AG2- Sickle cell disease and Thalassemia Flashcards
What is Sickle cell disease (SCD)?
abnormal form of Hgb in erythrocytes causing them to sickle
What are types of SCD?
sickle cell anemia, sickle cell thalassemia, sickle cell Hgb C disease, and sickle cell trait
What are sickling episodes most commonly triggered by?
Low oxygen tension in the blood
What are findings that hemolysis of RBCs is occuring?
jaundice, elevated bilirubin levels, decreased levels of Hgb, reticulocytes, and folate.
What changes occur in the spleen with SCD?
becomes smaller and nonfunctional because of repeated scarring
What symptoms may a person experience during a sickle cell crisis?
severe pain, fever, swelling, tenderness, tachypnea, HTN, N/V
Possible complication of lack of oxygen to the kidneys?
AKI
Pulmonary complications associated with SCD?
PNA, tissue infarction, fat embolism, MI, cor pulmonale
Cardiovascular complications of SCD?
heart becomes ischemic and enlarged, leading to heart failure
What is Thalassemia?
group of diseases involving inadequate production of normal Hgb and therefore a decrease in erythrocyte production
Symptoms of Thalassemia minor?
frequently asymptomatic and mild to moderate anemia with microcytosis (small cells) and hypochromia (pale cells)

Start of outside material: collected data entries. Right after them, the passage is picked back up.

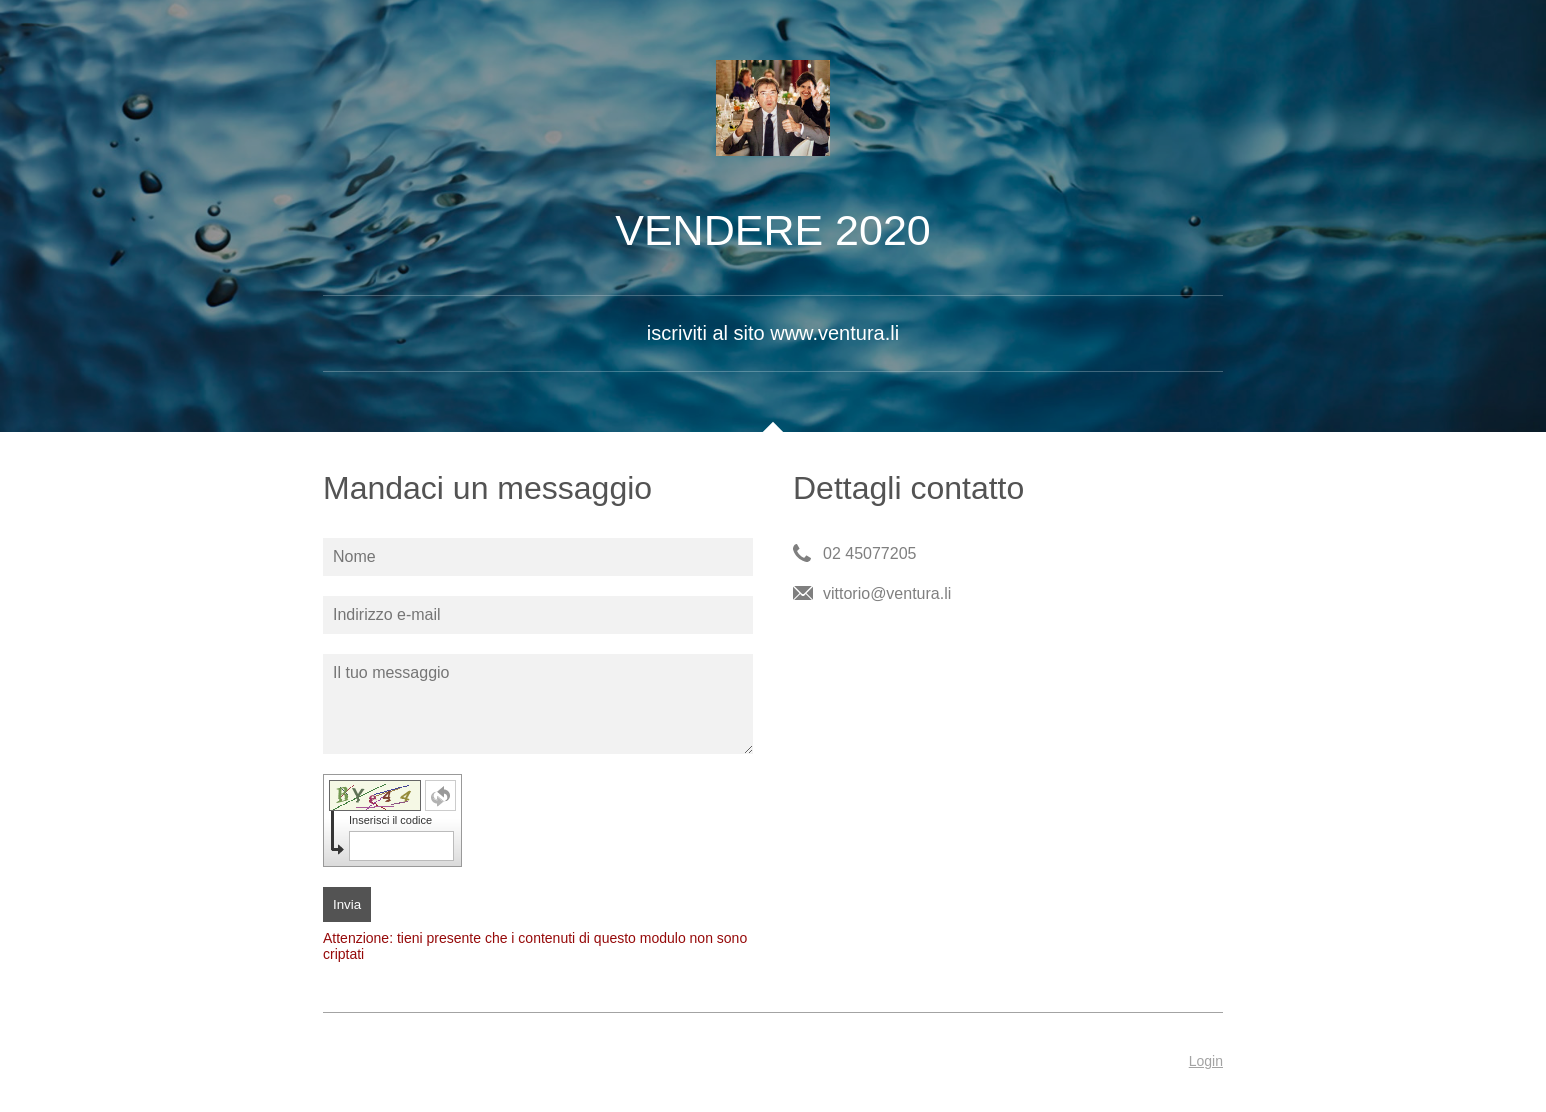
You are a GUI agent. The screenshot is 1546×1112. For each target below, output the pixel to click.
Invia (347, 904)
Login (1206, 1061)
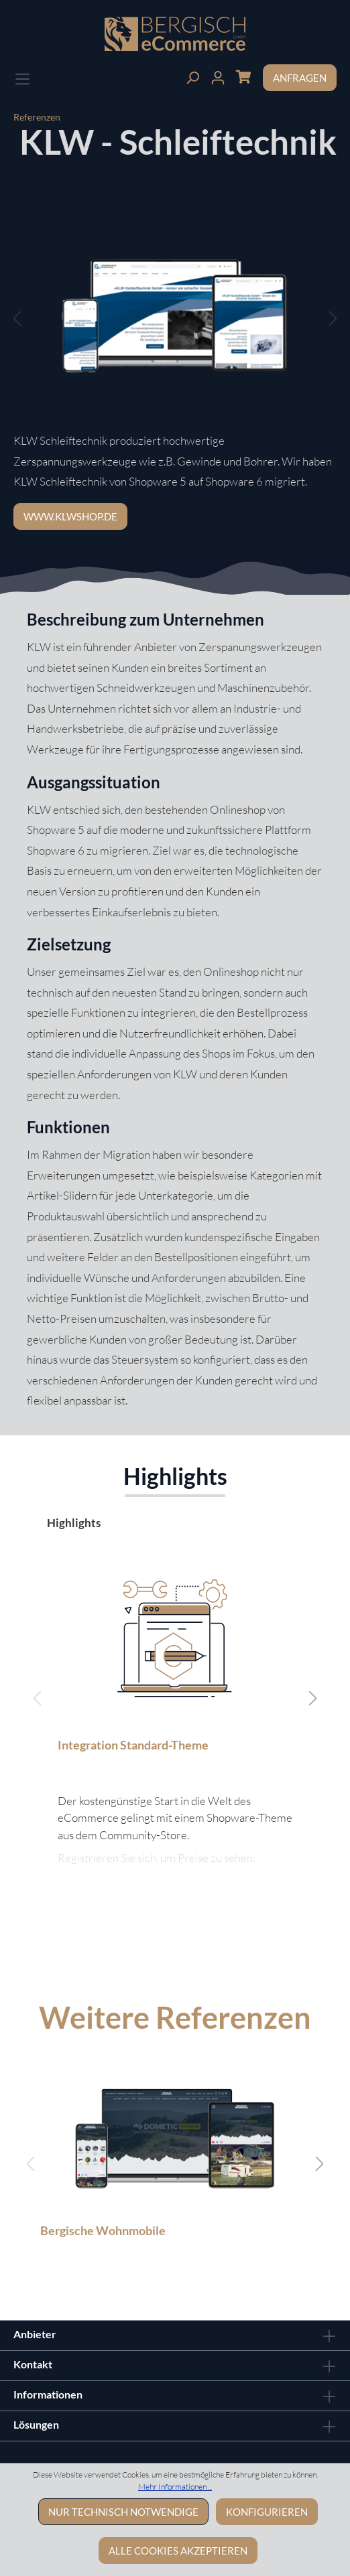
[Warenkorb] (243, 75)
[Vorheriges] (17, 318)
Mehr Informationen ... (175, 2487)
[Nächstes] (333, 318)
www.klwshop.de (70, 516)
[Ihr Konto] (218, 76)
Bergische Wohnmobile (103, 2230)
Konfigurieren (267, 2512)
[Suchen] (192, 76)
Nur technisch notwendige (123, 2512)
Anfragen (300, 78)
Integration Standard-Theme (133, 1744)
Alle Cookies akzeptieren (178, 2551)
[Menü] (22, 77)
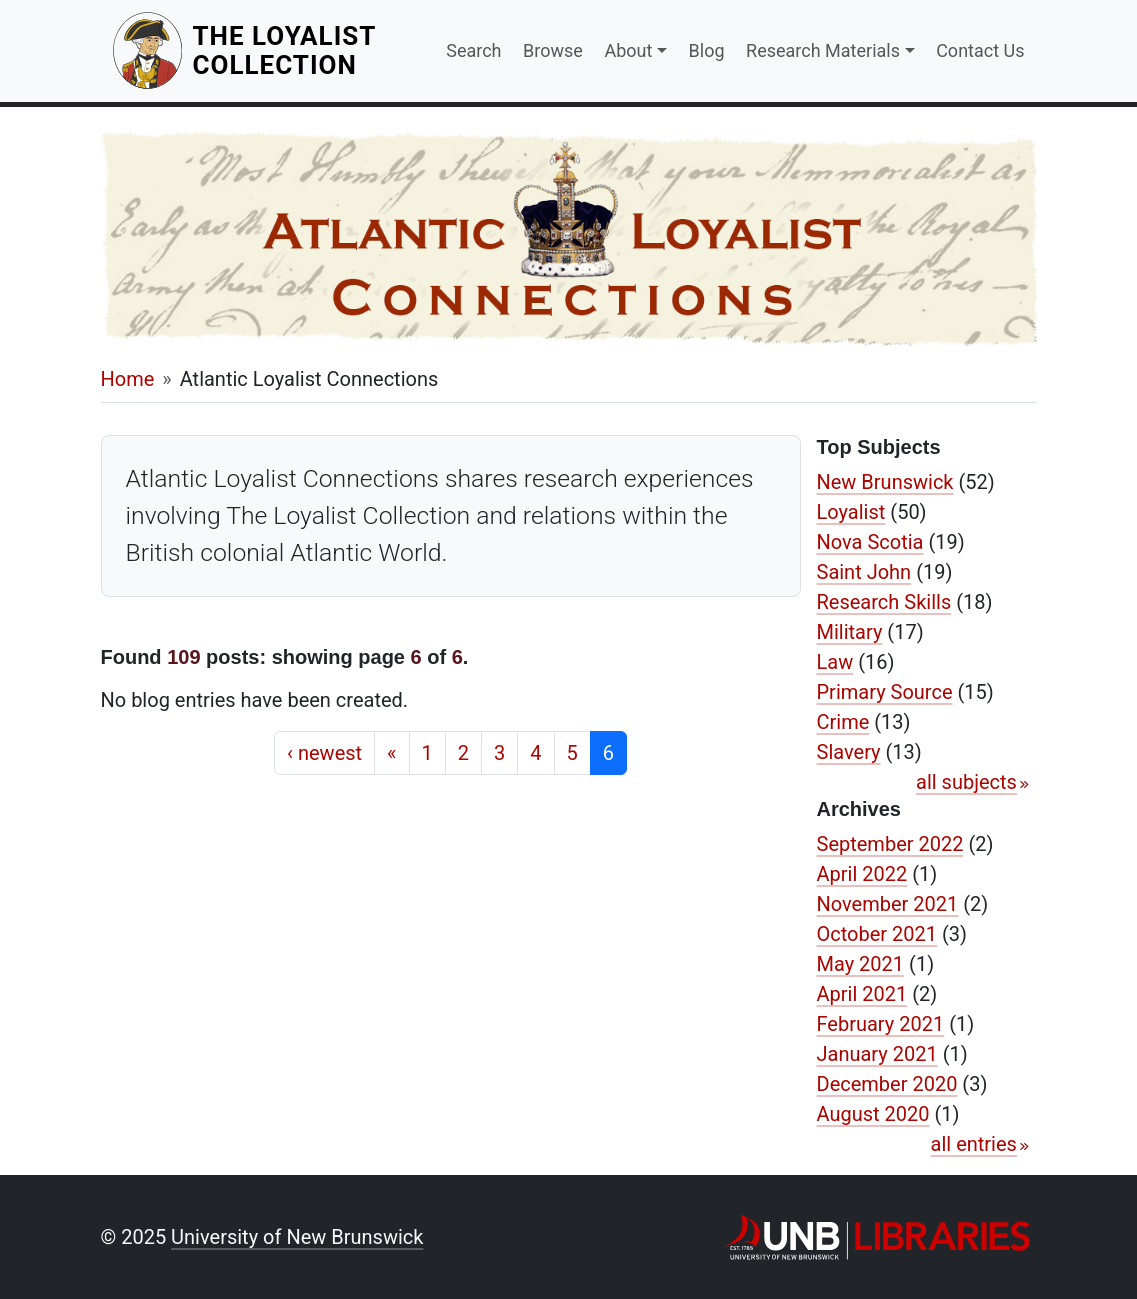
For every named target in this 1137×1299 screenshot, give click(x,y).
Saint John (864, 572)
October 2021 (877, 934)
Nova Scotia (870, 542)
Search (473, 50)
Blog (707, 50)
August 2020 (873, 1114)
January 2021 (877, 1054)
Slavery (849, 752)
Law (835, 662)
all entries (974, 1144)
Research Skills (884, 602)
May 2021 (861, 964)
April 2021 (862, 994)
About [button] (628, 50)
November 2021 (888, 904)
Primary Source (885, 692)
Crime (843, 722)
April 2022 (862, 874)
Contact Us (980, 50)
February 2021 (881, 1024)
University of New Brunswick (297, 1237)
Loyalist (851, 512)
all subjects (966, 782)
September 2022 (890, 844)
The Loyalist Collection (307, 50)
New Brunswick (885, 482)
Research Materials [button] (823, 50)
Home (128, 379)
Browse (553, 50)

Symptoms of Thalassemia major?
delayed physical and mental development, pallor, splenomegaly, hepatomegaly, and jaundice from hemolysis of RBCs, chronic bone marrow hyperplasia causing expansion of the marrow space, thickening of the cranium and maxillary cavity.
Why are fluids and electrolytes important in the management of SCD and SCC?
to reduce blood viscosity and maintain renal function
Ways to avoid a sickle cell crisis?
avoid dehydration and hypoxia
How is thalassemia major treated?
with blood transfusion or exchange transfusions in conjunction with oral deferasirox or IV or subcut deferoxamine to reduce the iron overloading that occurs with frequent transfusion therapy.